- [DATA EXTRACTS]:
********************
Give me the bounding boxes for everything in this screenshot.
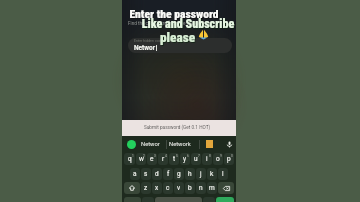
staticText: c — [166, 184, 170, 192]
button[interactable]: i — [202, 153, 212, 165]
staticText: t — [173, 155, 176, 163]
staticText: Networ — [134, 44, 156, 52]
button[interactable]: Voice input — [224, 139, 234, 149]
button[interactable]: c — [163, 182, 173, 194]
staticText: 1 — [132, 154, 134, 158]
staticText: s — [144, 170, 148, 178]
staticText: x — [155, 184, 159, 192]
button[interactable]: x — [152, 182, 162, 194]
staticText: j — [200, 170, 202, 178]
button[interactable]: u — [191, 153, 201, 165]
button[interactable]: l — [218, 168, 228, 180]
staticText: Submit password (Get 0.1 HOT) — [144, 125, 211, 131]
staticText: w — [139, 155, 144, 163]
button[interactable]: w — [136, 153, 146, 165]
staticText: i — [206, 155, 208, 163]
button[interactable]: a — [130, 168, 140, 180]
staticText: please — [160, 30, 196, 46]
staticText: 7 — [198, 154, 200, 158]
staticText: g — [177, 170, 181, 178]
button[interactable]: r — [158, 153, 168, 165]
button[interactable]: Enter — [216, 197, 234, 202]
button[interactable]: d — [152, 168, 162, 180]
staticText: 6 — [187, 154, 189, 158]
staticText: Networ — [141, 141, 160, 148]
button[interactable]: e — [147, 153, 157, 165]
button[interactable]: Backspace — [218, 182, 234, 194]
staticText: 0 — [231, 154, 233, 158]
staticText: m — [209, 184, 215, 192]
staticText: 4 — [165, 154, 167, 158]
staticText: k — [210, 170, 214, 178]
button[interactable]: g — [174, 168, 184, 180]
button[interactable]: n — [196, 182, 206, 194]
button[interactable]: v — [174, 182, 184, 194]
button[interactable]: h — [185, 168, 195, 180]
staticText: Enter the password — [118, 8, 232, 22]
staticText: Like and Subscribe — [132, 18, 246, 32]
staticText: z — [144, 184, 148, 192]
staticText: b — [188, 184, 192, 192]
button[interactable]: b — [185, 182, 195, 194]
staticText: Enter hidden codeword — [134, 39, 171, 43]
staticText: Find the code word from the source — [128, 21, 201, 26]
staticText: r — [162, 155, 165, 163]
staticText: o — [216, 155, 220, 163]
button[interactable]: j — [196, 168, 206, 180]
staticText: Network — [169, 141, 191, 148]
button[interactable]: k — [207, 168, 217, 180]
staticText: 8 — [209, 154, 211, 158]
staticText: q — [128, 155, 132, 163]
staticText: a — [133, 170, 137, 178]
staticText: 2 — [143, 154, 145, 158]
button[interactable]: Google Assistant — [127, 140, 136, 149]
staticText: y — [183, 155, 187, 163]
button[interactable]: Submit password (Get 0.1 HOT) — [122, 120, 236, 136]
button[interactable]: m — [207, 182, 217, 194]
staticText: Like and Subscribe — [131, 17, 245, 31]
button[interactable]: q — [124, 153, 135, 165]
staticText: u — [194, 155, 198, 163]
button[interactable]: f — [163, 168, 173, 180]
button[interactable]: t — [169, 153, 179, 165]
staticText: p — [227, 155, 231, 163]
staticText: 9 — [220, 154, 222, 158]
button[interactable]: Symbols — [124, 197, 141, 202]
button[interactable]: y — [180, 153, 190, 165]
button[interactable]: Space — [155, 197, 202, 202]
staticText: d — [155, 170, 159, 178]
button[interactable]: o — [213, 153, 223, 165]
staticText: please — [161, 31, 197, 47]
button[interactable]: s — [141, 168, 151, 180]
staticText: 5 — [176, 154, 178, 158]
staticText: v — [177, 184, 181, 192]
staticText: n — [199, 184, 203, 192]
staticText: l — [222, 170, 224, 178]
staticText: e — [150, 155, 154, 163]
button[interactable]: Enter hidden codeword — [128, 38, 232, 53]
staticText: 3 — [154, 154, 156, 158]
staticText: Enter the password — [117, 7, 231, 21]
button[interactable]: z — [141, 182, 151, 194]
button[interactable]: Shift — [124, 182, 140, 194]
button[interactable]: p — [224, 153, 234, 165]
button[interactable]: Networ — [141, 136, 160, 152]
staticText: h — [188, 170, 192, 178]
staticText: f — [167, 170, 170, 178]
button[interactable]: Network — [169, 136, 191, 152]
********************
- [WHAT YOU ARE ASKED TO DO]: Would you retype all the lines shown above, exactly as written and without any picture?

- [RESPONSE TO THE EXERCISE]:
Give me the bounding boxes for everything in this screenshot.
staticText: c — [166, 184, 170, 192]
button[interactable]: i — [202, 153, 212, 165]
staticText: t — [173, 155, 176, 163]
staticText: Networ — [134, 44, 156, 52]
button[interactable]: Voice input — [224, 139, 234, 149]
button[interactable]: c — [163, 182, 173, 194]
staticText: 1 — [132, 154, 134, 158]
staticText: s — [144, 170, 148, 178]
staticText: x — [155, 184, 159, 192]
button[interactable]: x — [152, 182, 162, 194]
staticText: j — [200, 170, 202, 178]
button[interactable]: u — [191, 153, 201, 165]
button[interactable]: l — [218, 168, 228, 180]
staticText: Submit password (Get 0.1 HOT) — [144, 125, 211, 131]
staticText: w — [139, 155, 144, 163]
button[interactable]: w — [136, 153, 146, 165]
staticText: i — [206, 155, 208, 163]
button[interactable]: a — [130, 168, 140, 180]
staticText: please — [160, 30, 196, 46]
staticText: 7 — [198, 154, 200, 158]
staticText: g — [177, 170, 181, 178]
button[interactable]: r — [158, 153, 168, 165]
button[interactable]: Enter — [216, 197, 234, 202]
button[interactable]: d — [152, 168, 162, 180]
staticText: 6 — [187, 154, 189, 158]
staticText: Networ — [141, 141, 160, 148]
button[interactable]: e — [147, 153, 157, 165]
button[interactable]: Backspace — [218, 182, 234, 194]
staticText: 0 — [231, 154, 233, 158]
staticText: m — [209, 184, 215, 192]
staticText: 4 — [165, 154, 167, 158]
staticText: k — [210, 170, 214, 178]
button[interactable]: g — [174, 168, 184, 180]
button[interactable]: n — [196, 182, 206, 194]
button[interactable]: v — [174, 182, 184, 194]
button[interactable]: h — [185, 168, 195, 180]
staticText: Enter the password — [118, 8, 232, 22]
staticText: Like and Subscribe — [132, 18, 246, 32]
staticText: z — [144, 184, 148, 192]
staticText: b — [188, 184, 192, 192]
button[interactable]: b — [185, 182, 195, 194]
staticText: Enter hidden codeword — [134, 39, 171, 43]
staticText: Find the code word from the source — [128, 21, 201, 26]
staticText: r — [162, 155, 165, 163]
staticText: o — [216, 155, 220, 163]
button[interactable]: j — [196, 168, 206, 180]
staticText: Network — [169, 141, 191, 148]
button[interactable]: k — [207, 168, 217, 180]
staticText: 8 — [209, 154, 211, 158]
staticText: q — [128, 155, 132, 163]
staticText: a — [133, 170, 137, 178]
staticText: 2 — [143, 154, 145, 158]
button[interactable]: Google Assistant — [127, 140, 136, 149]
staticText: y — [183, 155, 187, 163]
button[interactable]: Submit password (Get 0.1 HOT) — [122, 120, 236, 136]
button[interactable]: m — [207, 182, 217, 194]
staticText: Like and Subscribe — [131, 17, 245, 31]
button[interactable]: q — [124, 153, 135, 165]
staticText: u — [194, 155, 198, 163]
button[interactable]: f — [163, 168, 173, 180]
button[interactable]: t — [169, 153, 179, 165]
staticText: p — [227, 155, 231, 163]
staticText: 9 — [220, 154, 222, 158]
button[interactable]: Symbols — [124, 197, 141, 202]
button[interactable]: y — [180, 153, 190, 165]
button[interactable]: Space — [155, 197, 202, 202]
staticText: d — [155, 170, 159, 178]
button[interactable]: o — [213, 153, 223, 165]
staticText: please — [161, 31, 197, 47]
button[interactable]: s — [141, 168, 151, 180]
staticText: 5 — [176, 154, 178, 158]
staticText: v — [177, 184, 181, 192]
staticText: n — [199, 184, 203, 192]
staticText: l — [222, 170, 224, 178]
staticText: e — [150, 155, 154, 163]
button[interactable]: Enter hidden codeword — [128, 38, 232, 53]
staticText: 3 — [154, 154, 156, 158]
staticText: Enter the password — [117, 7, 231, 21]
button[interactable]: z — [141, 182, 151, 194]
button[interactable]: Shift — [124, 182, 140, 194]
button[interactable]: p — [224, 153, 234, 165]
button[interactable]: Networ — [141, 136, 160, 152]
staticText: h — [188, 170, 192, 178]
staticText: f — [167, 170, 170, 178]
button[interactable]: Network — [169, 136, 191, 152]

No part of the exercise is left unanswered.